* **WORK TO BE COMPLETED**
Output nothing but the line containing "increase in total private sector" and the lines after it through the end of the material below, each reproduced exactly.

* **ENTRIES PROVIDED**
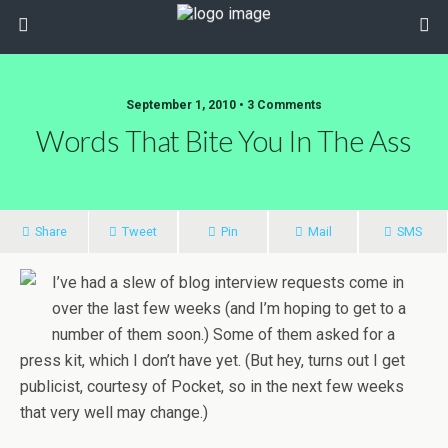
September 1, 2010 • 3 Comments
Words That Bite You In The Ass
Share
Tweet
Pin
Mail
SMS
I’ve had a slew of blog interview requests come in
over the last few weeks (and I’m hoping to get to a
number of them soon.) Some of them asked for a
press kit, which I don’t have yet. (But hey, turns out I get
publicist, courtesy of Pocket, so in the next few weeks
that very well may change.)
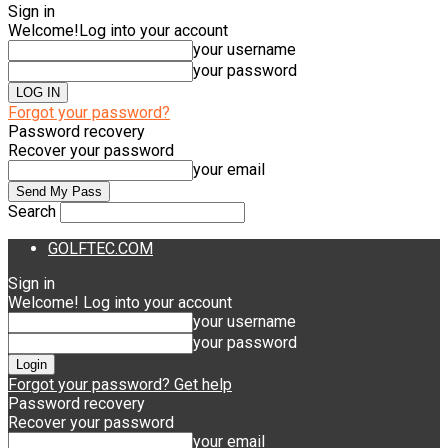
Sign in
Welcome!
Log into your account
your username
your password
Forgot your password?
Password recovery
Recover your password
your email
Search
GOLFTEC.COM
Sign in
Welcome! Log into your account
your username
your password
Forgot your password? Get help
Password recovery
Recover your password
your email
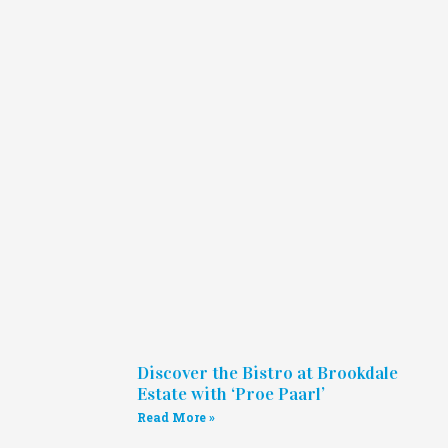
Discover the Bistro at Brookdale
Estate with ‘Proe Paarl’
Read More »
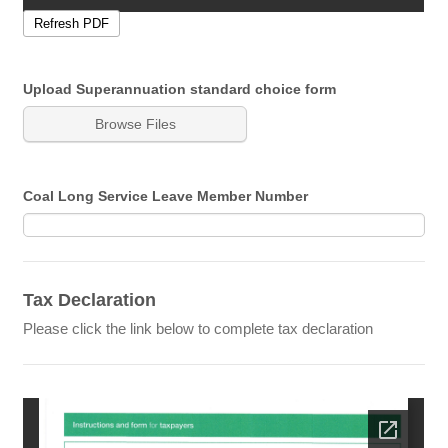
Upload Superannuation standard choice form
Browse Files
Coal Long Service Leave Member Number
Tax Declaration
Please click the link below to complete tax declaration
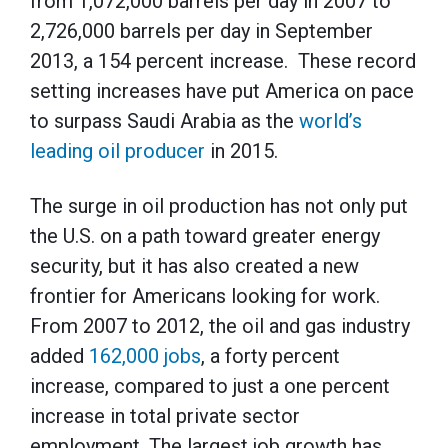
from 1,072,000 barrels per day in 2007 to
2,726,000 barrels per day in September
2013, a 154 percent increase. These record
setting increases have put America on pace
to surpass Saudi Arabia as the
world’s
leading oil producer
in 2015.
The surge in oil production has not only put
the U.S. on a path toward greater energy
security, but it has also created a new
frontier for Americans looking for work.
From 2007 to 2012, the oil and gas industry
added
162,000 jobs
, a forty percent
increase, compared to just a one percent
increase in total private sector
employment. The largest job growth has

* **EXPECTED ANSWER**
increase in total private sector
employment. The largest job growth has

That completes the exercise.